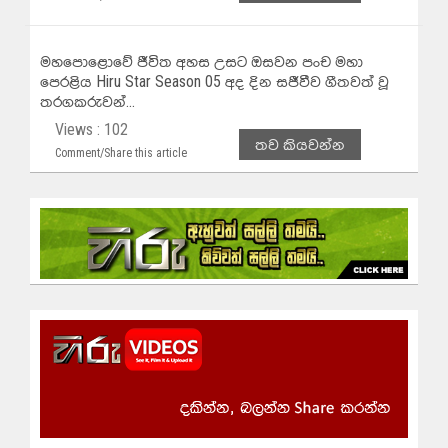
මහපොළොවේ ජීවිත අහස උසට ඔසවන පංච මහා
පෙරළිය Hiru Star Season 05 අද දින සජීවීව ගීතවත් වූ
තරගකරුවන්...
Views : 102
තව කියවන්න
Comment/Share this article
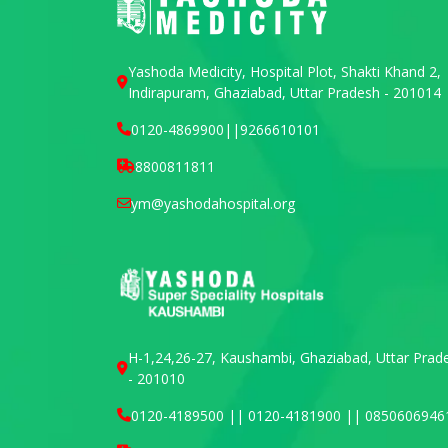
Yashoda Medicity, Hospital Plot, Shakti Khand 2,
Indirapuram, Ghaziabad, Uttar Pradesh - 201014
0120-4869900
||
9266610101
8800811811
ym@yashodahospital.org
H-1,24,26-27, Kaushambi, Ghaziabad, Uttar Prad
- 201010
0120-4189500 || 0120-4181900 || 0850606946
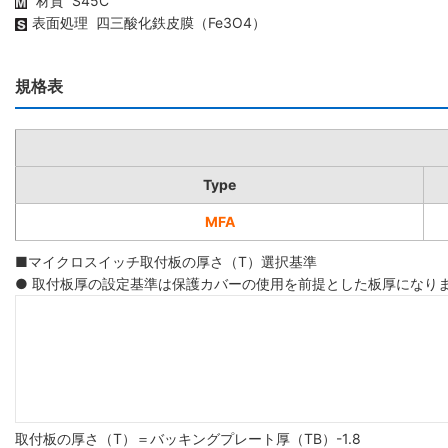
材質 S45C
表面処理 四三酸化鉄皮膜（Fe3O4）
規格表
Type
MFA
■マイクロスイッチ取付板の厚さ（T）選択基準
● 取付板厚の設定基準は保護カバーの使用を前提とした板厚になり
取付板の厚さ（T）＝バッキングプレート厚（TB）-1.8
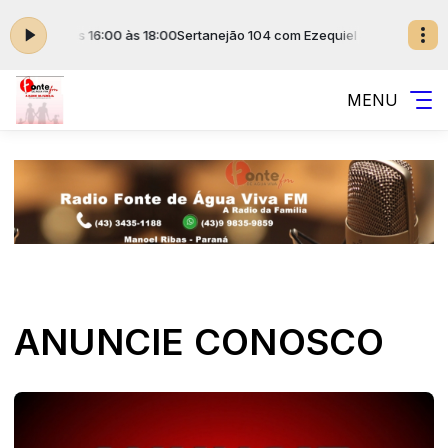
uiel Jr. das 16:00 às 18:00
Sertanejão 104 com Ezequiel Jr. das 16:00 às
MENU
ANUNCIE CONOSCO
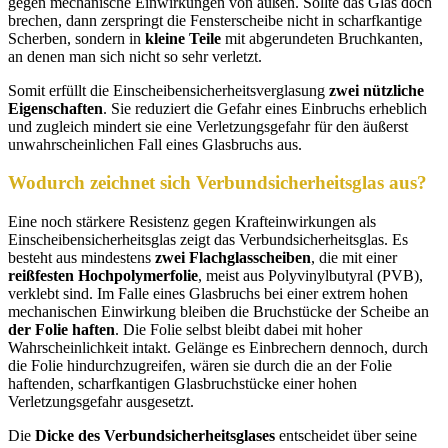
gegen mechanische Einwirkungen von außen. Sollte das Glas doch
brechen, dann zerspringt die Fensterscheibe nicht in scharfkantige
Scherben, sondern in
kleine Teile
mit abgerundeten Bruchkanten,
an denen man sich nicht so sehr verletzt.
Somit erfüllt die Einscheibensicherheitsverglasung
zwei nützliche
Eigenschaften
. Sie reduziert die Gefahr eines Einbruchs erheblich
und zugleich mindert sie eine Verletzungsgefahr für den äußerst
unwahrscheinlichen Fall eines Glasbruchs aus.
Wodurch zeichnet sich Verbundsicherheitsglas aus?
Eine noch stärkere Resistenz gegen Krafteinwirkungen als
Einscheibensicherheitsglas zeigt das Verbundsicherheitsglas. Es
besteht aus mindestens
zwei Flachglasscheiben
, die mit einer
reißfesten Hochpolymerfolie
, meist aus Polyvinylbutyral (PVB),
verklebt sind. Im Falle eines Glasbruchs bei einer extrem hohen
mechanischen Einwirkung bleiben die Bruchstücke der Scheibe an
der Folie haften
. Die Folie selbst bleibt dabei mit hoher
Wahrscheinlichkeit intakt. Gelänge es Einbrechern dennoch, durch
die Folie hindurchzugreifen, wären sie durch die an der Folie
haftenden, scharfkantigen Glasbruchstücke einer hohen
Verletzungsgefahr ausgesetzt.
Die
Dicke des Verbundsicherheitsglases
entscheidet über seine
+++
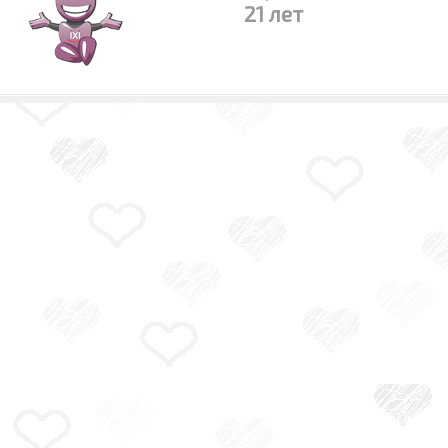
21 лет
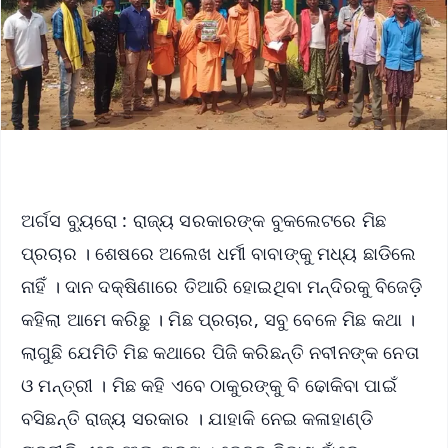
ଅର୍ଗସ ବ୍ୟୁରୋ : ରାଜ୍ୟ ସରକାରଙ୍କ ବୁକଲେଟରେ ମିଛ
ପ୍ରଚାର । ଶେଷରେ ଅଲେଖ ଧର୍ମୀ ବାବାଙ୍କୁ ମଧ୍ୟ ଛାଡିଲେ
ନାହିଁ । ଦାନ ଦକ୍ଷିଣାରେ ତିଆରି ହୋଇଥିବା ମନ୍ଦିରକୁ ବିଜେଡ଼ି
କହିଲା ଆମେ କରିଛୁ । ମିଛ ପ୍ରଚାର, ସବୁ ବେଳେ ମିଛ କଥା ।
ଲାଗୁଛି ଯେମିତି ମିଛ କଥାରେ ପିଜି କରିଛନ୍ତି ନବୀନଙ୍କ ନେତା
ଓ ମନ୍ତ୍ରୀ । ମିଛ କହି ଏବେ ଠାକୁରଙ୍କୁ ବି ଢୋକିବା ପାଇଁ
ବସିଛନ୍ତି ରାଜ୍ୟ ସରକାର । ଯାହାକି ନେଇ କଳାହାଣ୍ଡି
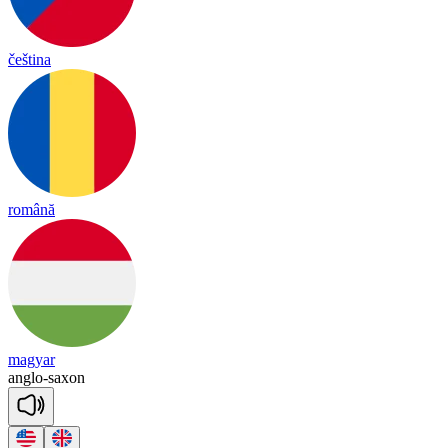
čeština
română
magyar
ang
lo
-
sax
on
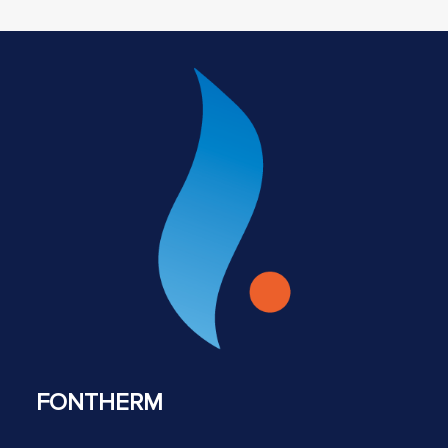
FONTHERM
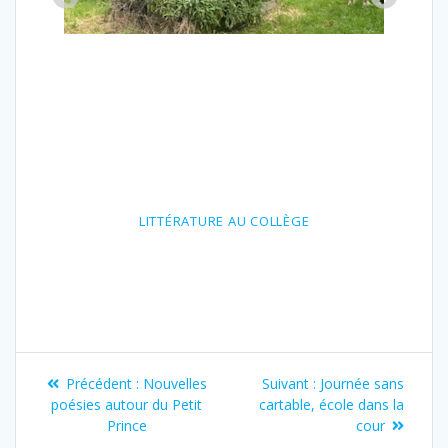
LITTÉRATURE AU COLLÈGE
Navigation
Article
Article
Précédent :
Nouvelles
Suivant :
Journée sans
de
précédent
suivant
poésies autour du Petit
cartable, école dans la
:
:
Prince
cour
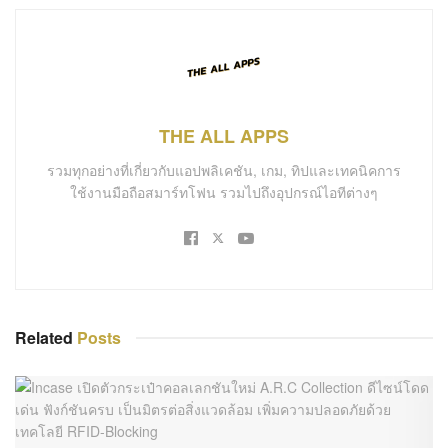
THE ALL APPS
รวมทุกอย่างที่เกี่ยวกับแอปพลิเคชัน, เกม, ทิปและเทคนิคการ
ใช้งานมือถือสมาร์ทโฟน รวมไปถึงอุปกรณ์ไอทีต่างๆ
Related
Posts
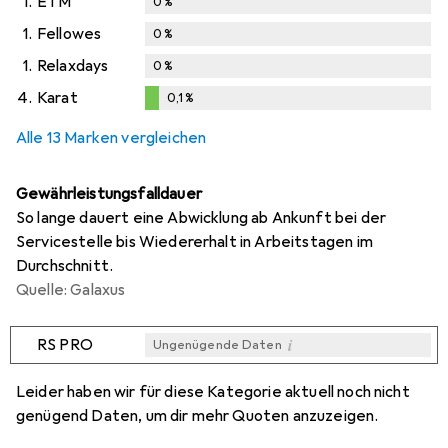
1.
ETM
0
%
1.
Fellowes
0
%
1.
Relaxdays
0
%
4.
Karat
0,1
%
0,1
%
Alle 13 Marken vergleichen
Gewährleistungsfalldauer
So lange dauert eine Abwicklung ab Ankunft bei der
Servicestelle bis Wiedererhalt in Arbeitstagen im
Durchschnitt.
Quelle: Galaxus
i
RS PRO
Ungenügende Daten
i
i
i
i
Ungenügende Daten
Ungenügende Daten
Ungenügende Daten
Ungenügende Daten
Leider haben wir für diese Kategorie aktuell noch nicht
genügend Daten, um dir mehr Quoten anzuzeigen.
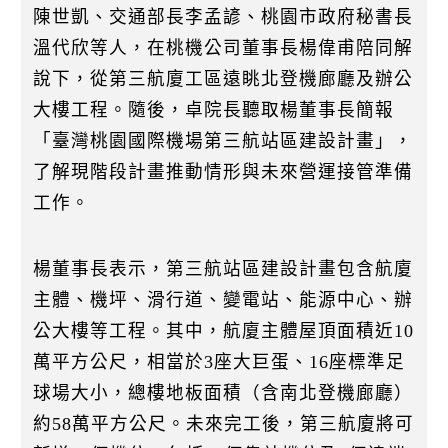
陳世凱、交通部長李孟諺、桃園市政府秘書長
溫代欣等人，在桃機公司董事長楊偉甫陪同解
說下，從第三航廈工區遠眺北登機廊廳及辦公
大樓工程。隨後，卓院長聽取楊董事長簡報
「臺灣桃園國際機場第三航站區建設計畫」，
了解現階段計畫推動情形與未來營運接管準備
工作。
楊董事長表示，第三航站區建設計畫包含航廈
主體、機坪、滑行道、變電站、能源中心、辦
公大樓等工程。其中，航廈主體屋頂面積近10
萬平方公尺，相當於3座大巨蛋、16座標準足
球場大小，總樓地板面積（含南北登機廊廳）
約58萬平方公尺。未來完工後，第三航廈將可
+++
== What is needed ==
Taking the entries above, extract every line from the one bearing "Durchschnitt." through the one bearing "約58萬平方公尺。未來完工後，第三航廈將可", exactly, with no pictures.

== Response for this exercise ==
Durchschnitt.
Quelle: Galaxus
i
RS PRO
Ungenügende Daten
i
i
i
i
Ungenügende Daten
Ungenügende Daten
Ungenügende Daten
Ungenügende Daten
Leider haben wir für diese Kategorie aktuell noch nicht
genügend Daten, um dir mehr Quoten anzuzeigen.
陳世凱、交通部長李孟諺、桃園市政府秘書長
溫代欣等人，在桃機公司董事長楊偉甫陪同解
說下，從第三航廈工區遠眺北登機廊廳及辦公
大樓工程。隨後，卓院長聽取楊董事長簡報
「臺灣桃園國際機場第三航站區建設計畫」，
了解現階段計畫推動情形與未來營運接管準備
工作。
楊董事長表示，第三航站區建設計畫包含航廈
主體、機坪、滑行道、變電站、能源中心、辦
公大樓等工程。其中，航廈主體屋頂面積近10
萬平方公尺，相當於3座大巨蛋、16座標準足
球場大小，總樓地板面積（含南北登機廊廳）
約58萬平方公尺。未來完工後，第三航廈將可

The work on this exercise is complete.